En un fondo de inversión perpetuo (PIF), una organización benéfica recibe una donación en efectivo o en valores, la invierte junto con donaciones similares de otros donantes y, a continuación, distribuye una parte proporcional de los beneficios al donante. Esto ayuda a aquellas personas que desean legar sus bienes a una organización benéfica tras su fallecimiento, pero que actualmente necesitan complementar sus ingresos.

Al crear un PIF, el donante recibe los beneficios del fondo de por vida. Cuando el donante fallece, la organización benéfica conserva las participaciones del PIF. El donante evita el impuesto sobre las ganancias cuando se vende el bien revalorizado, obtiene una deducción fiscal federal inmediata y recibe un porcentaje de las ganancias cada año. Los PIF benefician especialmente a los donantes que desean una deducción fiscal y una fuente de ingresos, al tiempo que están dispuestos a ceder el capital a la organización benéfica.

El donante transfiere efectivo o un bien revalorizado al PIF y obtiene una deducción fiscal por el valor actual de lo que se dejará a la organización benéfica tras su fallecimiento. El PIF vende los activos revalorizados y se elude toda ganancia de capital. El efectivo o el producto de la venta de los activos se invierte como parte del PIF. Cada año, el donante recibe un porcentaje de las ganancias del PIF, que normalmente se grava como renta ordinaria.

Los fondos de ingresos mancomunados suelen invertirse en valores negociables que están expuestos a las condiciones económicas nacionales y mundiales, al riesgo de mercado, al riesgo de tipos de interés y al riesgo cambiario.
En una venta a precio reducido, una organización benéfica se beneficia mediante la adquisición de un inmueble por un importe inferior al valor de mercado o mediante la aceptación de una donación de un inmueble hipotecado. Esto ayuda a aquellas personas que desean colaborar con una organización benéfica, pero que no pueden permitirse donar un inmueble completo, o que tienen un inmueble hipotecado que están dispuestas a donar a una organización benéfica.

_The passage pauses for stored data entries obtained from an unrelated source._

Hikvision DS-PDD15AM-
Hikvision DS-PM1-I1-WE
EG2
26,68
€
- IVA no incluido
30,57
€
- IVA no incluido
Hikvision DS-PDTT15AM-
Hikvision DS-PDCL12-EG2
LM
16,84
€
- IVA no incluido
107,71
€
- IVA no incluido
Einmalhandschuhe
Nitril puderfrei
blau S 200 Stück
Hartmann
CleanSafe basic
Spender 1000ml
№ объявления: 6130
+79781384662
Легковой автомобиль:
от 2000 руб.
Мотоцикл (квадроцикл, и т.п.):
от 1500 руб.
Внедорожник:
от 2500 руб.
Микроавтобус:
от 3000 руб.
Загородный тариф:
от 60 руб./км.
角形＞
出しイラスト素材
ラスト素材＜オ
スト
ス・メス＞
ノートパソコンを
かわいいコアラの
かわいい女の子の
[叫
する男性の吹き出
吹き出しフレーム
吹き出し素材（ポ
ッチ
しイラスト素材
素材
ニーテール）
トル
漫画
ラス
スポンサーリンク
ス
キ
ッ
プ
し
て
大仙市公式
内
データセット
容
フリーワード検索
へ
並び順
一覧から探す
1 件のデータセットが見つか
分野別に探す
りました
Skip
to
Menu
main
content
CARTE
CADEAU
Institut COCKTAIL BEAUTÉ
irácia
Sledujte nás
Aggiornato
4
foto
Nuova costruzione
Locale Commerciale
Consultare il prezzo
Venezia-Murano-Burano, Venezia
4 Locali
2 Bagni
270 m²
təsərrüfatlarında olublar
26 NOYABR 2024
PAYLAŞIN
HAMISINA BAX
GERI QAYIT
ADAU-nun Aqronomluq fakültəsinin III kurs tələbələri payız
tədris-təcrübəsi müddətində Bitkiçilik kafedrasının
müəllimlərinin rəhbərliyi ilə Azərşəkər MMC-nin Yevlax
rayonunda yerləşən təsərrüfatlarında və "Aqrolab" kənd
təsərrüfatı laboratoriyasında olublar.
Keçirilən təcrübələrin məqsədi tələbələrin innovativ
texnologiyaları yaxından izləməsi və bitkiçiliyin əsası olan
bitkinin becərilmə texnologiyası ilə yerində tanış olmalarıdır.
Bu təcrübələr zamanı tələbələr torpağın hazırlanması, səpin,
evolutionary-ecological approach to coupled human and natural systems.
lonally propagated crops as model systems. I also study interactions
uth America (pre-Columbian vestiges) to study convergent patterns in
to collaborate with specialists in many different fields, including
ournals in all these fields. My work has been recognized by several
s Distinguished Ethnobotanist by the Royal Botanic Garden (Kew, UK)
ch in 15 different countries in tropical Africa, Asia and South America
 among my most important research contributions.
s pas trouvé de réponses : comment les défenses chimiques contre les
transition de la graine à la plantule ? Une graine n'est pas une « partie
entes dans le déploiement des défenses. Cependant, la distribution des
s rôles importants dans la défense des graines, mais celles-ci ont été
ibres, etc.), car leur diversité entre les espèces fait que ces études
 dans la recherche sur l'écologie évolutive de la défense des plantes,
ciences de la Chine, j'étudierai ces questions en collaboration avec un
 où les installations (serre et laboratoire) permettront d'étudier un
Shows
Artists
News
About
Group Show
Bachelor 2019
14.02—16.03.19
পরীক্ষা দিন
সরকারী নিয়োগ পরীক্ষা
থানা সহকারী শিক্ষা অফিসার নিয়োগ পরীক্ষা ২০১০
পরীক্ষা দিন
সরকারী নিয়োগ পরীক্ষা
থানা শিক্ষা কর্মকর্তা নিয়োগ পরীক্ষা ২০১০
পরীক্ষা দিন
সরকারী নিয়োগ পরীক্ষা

Al realizar una venta a precio reducido, los donantes reciben un pago en efectivo o una condonación de deuda, evitan la plusvalía sobre la parte de la propiedad que se dona y obtienen una deducción fiscal federal actual por la parte de la propiedad cedida a la organización benéfica. Las ventas a precio reducido benefician especialmente a quienes poseen una propiedad que se ha revalorizado y desean donarla a una organización benéfica, pero necesitan obtener un beneficio a cambio (ya sea en efectivo o en forma de condonación de deuda).

Una venta a precio reducido funciona igual que cualquier otra venta, salvo que el precio de venta es reducido (inferior al valor de la propiedad). El donante obtiene el efectivo o la condonación de deuda que necesita, y la organización benéfica obtiene una propiedad valiosa por menos del precio total. (La diferencia entre el precio de venta y el valor de tasación de la propiedad constituye una donación a la organización benéfica).